Compliance and dosage are two of the major sticking points when reviewing studies involving calcium and/or vitamin D supplementation and BMD or osteoporosis. For example, in a nested cohort of the Women’s Health Initiative (WHI), 36,282 postmenopausal women received placebo or 400 IU/d vitamin D3 plus 1,000 mg/d calcium carbonate for seven years.2 While hip bone density was 1.06-percent higher in the supplement group, risk of hip fractures was not affected by the nutrient supplements; however, the authors noted the doses used might not have been enough to demonstrate the nutrients’ expected positive benefits on fracture risk. In two trials out of the United Kingdom, supplementation with 800 IU/d vitamin D3 and 1,000 mg/d calcium among high-risk women for two years made no impact on fracture incidence.3,4 However, in both studies, compliance was extremely low (only 60 percent of respondents took the supplements more than 80 percent of the time by the two-year mark), suggesting regular intake may be necessary to gain the benefits of supplementation.

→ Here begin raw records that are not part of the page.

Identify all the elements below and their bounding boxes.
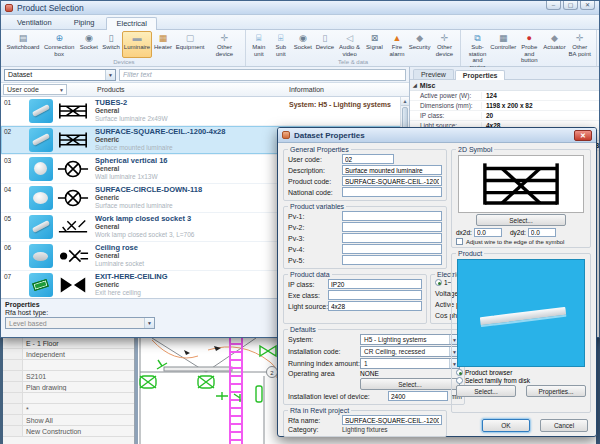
ribbon-button-controller[interactable]: ▦Controller: [492, 31, 515, 71]
pv-3-input[interactable]: [342, 233, 442, 243]
tree-row-[interactable]: *: [3, 404, 134, 415]
dialog-title-bar[interactable]: Dataset Properties ✕: [278, 128, 596, 143]
rfa-host-type-dropdown[interactable]: Level based ▼: [5, 317, 155, 329]
title-bar[interactable]: Product Selection –▢✕: [1, 1, 599, 15]
ribbon-group-devices: ▤Switchboard⊕Connection box◉Socket▯Switc…: [3, 30, 246, 66]
property-label: Dimensions (mm):: [410, 102, 482, 109]
ribbon-button-security[interactable]: ◆Security: [409, 31, 431, 58]
pv-2-input[interactable]: [342, 222, 442, 232]
ribbon-button-heater[interactable]: ▦Heater: [152, 31, 174, 58]
side-tab-properties[interactable]: Properties: [455, 70, 506, 80]
product-properties-button[interactable]: Properties...: [526, 385, 586, 397]
dataset-dropdown[interactable]: Dataset ▼: [4, 69, 116, 81]
ribbon-button-socket[interactable]: ◉Socket: [78, 31, 101, 58]
exe-class-input[interactable]: [328, 290, 422, 300]
phase-radio-1[interactable]: 1~: [435, 279, 451, 286]
ribbon-button-label: Sub unit: [273, 44, 289, 57]
ribbon-button-actuator[interactable]: ◆Actuator: [543, 31, 565, 71]
ribbon-button-sub-station-and-router[interactable]: ⧉Sub-station and router: [463, 31, 492, 71]
close-icon[interactable]: ✕: [574, 130, 592, 141]
radio-product-browser[interactable]: Product browser: [456, 369, 586, 376]
information-column-header[interactable]: Information: [289, 86, 324, 93]
tree-row-s2101[interactable]: S2101: [3, 371, 134, 382]
tree-row-plan-drawing[interactable]: Plan drawing: [3, 382, 134, 393]
ribbon-button-other-device[interactable]: ✛Other device: [431, 31, 459, 58]
product-code-input[interactable]: [342, 176, 442, 186]
installation-code-dropdown[interactable]: CR Ceiling, recessed ▼: [360, 346, 460, 357]
ribbon-button-socket[interactable]: ◉Socket: [292, 31, 314, 58]
ribbon-button-label: Other BA point: [568, 44, 591, 57]
tree-row-show-all[interactable]: Show All: [3, 415, 134, 426]
maximize-button[interactable]: ▢: [563, 1, 578, 10]
dy2d-input[interactable]: [528, 228, 556, 237]
defaults-group: Defaults System: H5 - Lighting systems ▼…: [283, 326, 465, 405]
audio-video-icon: ◁: [346, 33, 353, 43]
ribbon-button-luminaire[interactable]: ▬Luminaire: [122, 31, 152, 58]
ribbon-button-switchboard[interactable]: ▤Switchboard: [5, 31, 41, 58]
description-input[interactable]: [342, 165, 442, 175]
national-code-input[interactable]: [342, 187, 442, 197]
pv-4-input[interactable]: [342, 244, 442, 254]
ribbon-button-sub-unit[interactable]: ⌹Sub unit: [270, 31, 292, 58]
scroll-up-icon[interactable]: ▲: [401, 97, 409, 106]
ribbon: ▤Switchboard⊕Connection box◉Socket▯Switc…: [1, 30, 599, 67]
close-button[interactable]: ✕: [580, 1, 595, 10]
side-tab-preview[interactable]: Preview: [413, 69, 454, 79]
product-thumbnail-exit-icon: [29, 273, 53, 297]
product-select-button[interactable]: Select...: [456, 385, 516, 397]
ribbon-button-signal[interactable]: ⊠Signal: [363, 31, 385, 58]
running-index-dropdown[interactable]: 1 ▼: [360, 358, 460, 369]
ribbon-button-equipment[interactable]: ▢Equipment: [174, 31, 206, 58]
tele-socket-icon: ◉: [299, 33, 307, 43]
ribbon-button-other-device[interactable]: ✛Other device: [206, 31, 243, 58]
tree-row-new-construction[interactable]: New Construction: [3, 426, 134, 437]
ribbon-button-label: Switch: [102, 44, 120, 51]
adjust-wire-checkbox[interactable]: [456, 238, 463, 245]
user-code: 06: [1, 242, 29, 251]
luminaire-icon: ▬: [133, 33, 142, 43]
tab-ventilation[interactable]: Ventilation: [7, 16, 62, 29]
ribbon-button-audio-video[interactable]: ◁Audio & video: [336, 31, 364, 58]
installation-level-input[interactable]: [388, 391, 448, 401]
light-source-input[interactable]: [328, 301, 422, 311]
cancel-button[interactable]: Cancel: [540, 419, 588, 432]
radio-select-family-from-disk[interactable]: Select family from disk: [456, 377, 586, 384]
property-group-misc[interactable]: ◢ Misc: [410, 80, 599, 91]
ribbon-button-label: Switchboard: [6, 44, 39, 51]
user-code-input[interactable]: [342, 154, 394, 164]
product-description: Surface luminaire 2x49W: [95, 115, 409, 123]
dx2d-input[interactable]: [474, 228, 502, 237]
tree-row-empty: [3, 393, 134, 404]
tab-electrical[interactable]: Electrical: [106, 17, 156, 30]
minimize-button[interactable]: –: [546, 1, 561, 10]
ribbon-button-probe-and-button[interactable]: ●Probe and button: [515, 31, 544, 71]
window-title: Product Selection: [17, 3, 84, 13]
pv-5-input[interactable]: [342, 255, 442, 265]
system-dropdown[interactable]: H5 - Lighting systems ▼: [360, 334, 460, 345]
products-column-header[interactable]: Products: [97, 86, 125, 93]
product-row-tubes-2[interactable]: 01TUBES-2GeneralSurface luminaire 2x49WS…: [1, 97, 409, 126]
ribbon-button-fire-alarm[interactable]: ▲Fire alarm: [385, 31, 408, 58]
symbol-rose-icon: [57, 246, 89, 266]
ok-button[interactable]: OK: [482, 419, 530, 432]
tree-row-e-1-floor[interactable]: E - 1 Floor: [3, 338, 134, 349]
symbol-select-button[interactable]: Select...: [476, 214, 566, 226]
ribbon-button-label: Security: [409, 44, 431, 51]
pv-1-input[interactable]: [342, 211, 442, 221]
ribbon-button-switch[interactable]: ▯Switch: [100, 31, 122, 58]
ribbon-button-other-ba-point[interactable]: ✛Other BA point: [565, 31, 594, 71]
general-properties-group: General Properties User code:Description…: [283, 146, 447, 201]
ribbon-button-main-unit[interactable]: ⌸Main unit: [248, 31, 270, 58]
ip-class-input[interactable]: [328, 279, 422, 289]
ribbon-button-label: Other device: [209, 44, 240, 57]
ribbon-button-device[interactable]: ▯Device: [314, 31, 336, 58]
tab-piping[interactable]: Piping: [64, 16, 105, 29]
ribbon-button-connection-box[interactable]: ⊕Connection box: [41, 31, 78, 58]
operating-area-select-button[interactable]: Select...: [360, 378, 460, 390]
filter-input[interactable]: [119, 69, 406, 81]
ribbon-button-label: Main unit: [251, 44, 267, 57]
ribbon-button-label: Other device: [434, 44, 456, 57]
user-code-column-header[interactable]: User code ▼: [3, 84, 67, 95]
heater-icon: ▦: [159, 33, 168, 43]
tree-row-independent[interactable]: Independent: [3, 349, 134, 360]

While supplementation with calcium is almost a given among women, it is important to balance calcium intake with another critical mineral, magnesium. In a review from the University of Southern California (USC), Los Angeles, researchers noted studies have demonstrated magnesium deficiency results in bone loss and abnormal mineralization of bones, contributing to skeletal fragility.5 Women with lower BMD generally have low magnesium levels,6 while higher intake of magnesium correlates with higher BMD.7
In another indirect approach, specialty fibers, such as short chain fructooligosaccharides (scFOS), may increase absorption of calcium, magnesium and other important trace elements, thereby contributing to improved bone health. Japanese scientists reported in a crossover trial, adding scFOS (as NutraFlora®, from GTC) to malt drinks improved calcium absorption in young women.8 French researchers further reported adding 10 g scFOS to the diet increased magnesium absorption by 12 percent, increasing plasma magnesium levels.9 Japanese researchers examined the effect of scFOS on induced osteopenia in rats, and found adding 7.5-percent scFOS to the diet could prevent the 30-percent decreases in BMD seen in rats on the sham diet.10
Another important basic nutrient for bone health is vitamin K. It activates certain proteins that are involved in bone metabolism, and deficiencies have been linked to reduced BMD and increased fracture risk.11 Vitamin K2 also appears to prevent osteoclastic bone resorption stimulated by magnesium deficiency, thus normalizing bone remodeling.12 In vitro, vitamin K2 has demonstrated transcriptional regulation of bone marker genes in osteoblasts and may also assist in collagen accumulation of those bone-building cells.13
Natural vitamin K2, known as menaquinone-7 (MK-7), may have particular health benefits. MK-7 (as MenaQ7™, from P.L. Thomas & Co.) was superior to K1 in several measurements in healthy humans, including markers of bone turnover, bioavailability and bioactivity in the body, according to a study out of the University of Maastricht, Netherlands.14 Serum vitamin K species were used as a marker for absorption, and osteocalcin carboxylation as a marker for activity. In a separate trial, the research team found MK-7 (as MenaQ7) showed significant potential benefits for bone health in postmenopausal women; supplementation was shown to completely preserve hip bone strength during a three-year intervention.15 The 325 postmenopausal women received either placebo or 45 mg/d of MenaQ7 for three years. MenaQ7 did not affect BMD, but bone mineral content (BMC) and the femoral neck width increased relative to placebo. In the treated group, hip bone strength remained unchanged during the three-year intervention period, whereas with placebo, bone strength decreased significantly.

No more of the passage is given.